Episodi come quello accadono ancora?
«Sì, come nel caso del coadiutore di Wangzou,
Shao Zhumin, leader delle comunità cattoliche
non ufficiali: è stato prelevato e portato
via per settimane. Una cosa incredibile».
Poliziotti a Shanghai (foto Getty).
– Mancano pochi mesi al congresso del Partito
comunista: cosa possiamo aspettarci dalla
nuova leadership? Arriverà finalmente
una generazione di capi più aperta alle religioni,
e dunque anche al cattolicesimo?
«Nella situazione attuale nessuno osa andare
contro l’indirizzo politico adottato. I
massimi dirigenti hanno altre priorità. È a
un livello inferiore che vengono commesse
le ingiustizie destinate a colpire la Chiesa».
La chiesa cattolica dell'Est a Pechino (Dong Tang), dedicata a San Giuseppe (foto Getty).
– Nella prefazione al Libro rosso dei martiri
cinesi (San Paolo) lei ha scritto, qualche anno
fa: «Mi auguro che i giovani sacerdoti e i
fedeli cinesi raccolgano dalla bocca degli anziani
le storie di sofferenza e martirio che
non sono state ancora registrate.
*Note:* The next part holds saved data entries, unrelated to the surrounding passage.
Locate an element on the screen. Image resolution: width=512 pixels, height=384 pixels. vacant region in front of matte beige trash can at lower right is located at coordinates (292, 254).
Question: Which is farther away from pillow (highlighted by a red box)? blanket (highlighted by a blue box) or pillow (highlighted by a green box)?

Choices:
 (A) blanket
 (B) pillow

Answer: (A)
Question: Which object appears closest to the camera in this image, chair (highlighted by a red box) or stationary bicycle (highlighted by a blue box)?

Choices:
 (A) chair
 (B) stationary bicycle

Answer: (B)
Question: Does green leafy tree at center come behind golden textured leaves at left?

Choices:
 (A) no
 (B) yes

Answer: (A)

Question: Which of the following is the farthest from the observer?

Sarà un
servizio alla nostra Chiesa, alla nostra Nazione
e alla Chiesa universale». Pensa che proseguire
in questa “raccolta della memoria”
possa essere fecondo? Oppure, in nome del
dialogo, è meglio soprassedere?
«Di fatto oggi un dialogo con il Governo
non c’è, per cui non vedo controindicazioni.
È importante, piuttosto, che i credenti si incoraggino
a vicenda, scambiandosi le testimonianze
dei martiri. Di più: io credo che i tempi
siano maturi per procedere alla canonizzazione
di martiri del comunismo, mentre ci si
è fermati agli anni Trenta».
Joseph Zen Ze-kiun (foto Getty).
– Il 24 maggio si celebra la Giornata di preghiera
per la Chiesa in Cina. Lei ha la sensazione
che in questi anni la Chiesa universale
abbia preso coscienza dell’urgenza di stare
accanto ai nostri fratelli di fede cinesi?
«Non dappertutto c’è una percezione corretta
della gravità della situazione in Cina.
Occorre stimolare i fedeli su questo. E poi è
molto importante pregare. Personalmente
ho fatto stampare molte copie di materiali
per la Giornata di preghiera per la Cina in Europa.
Di recente anche il Papa l’ha ricordato
in un’udienza del mercoledì: la comunità cristiana
primitiva, nel pieno della persecuzione,
non cercava strategie umane, ma con
gioia proclamava la verità e pregava Dio».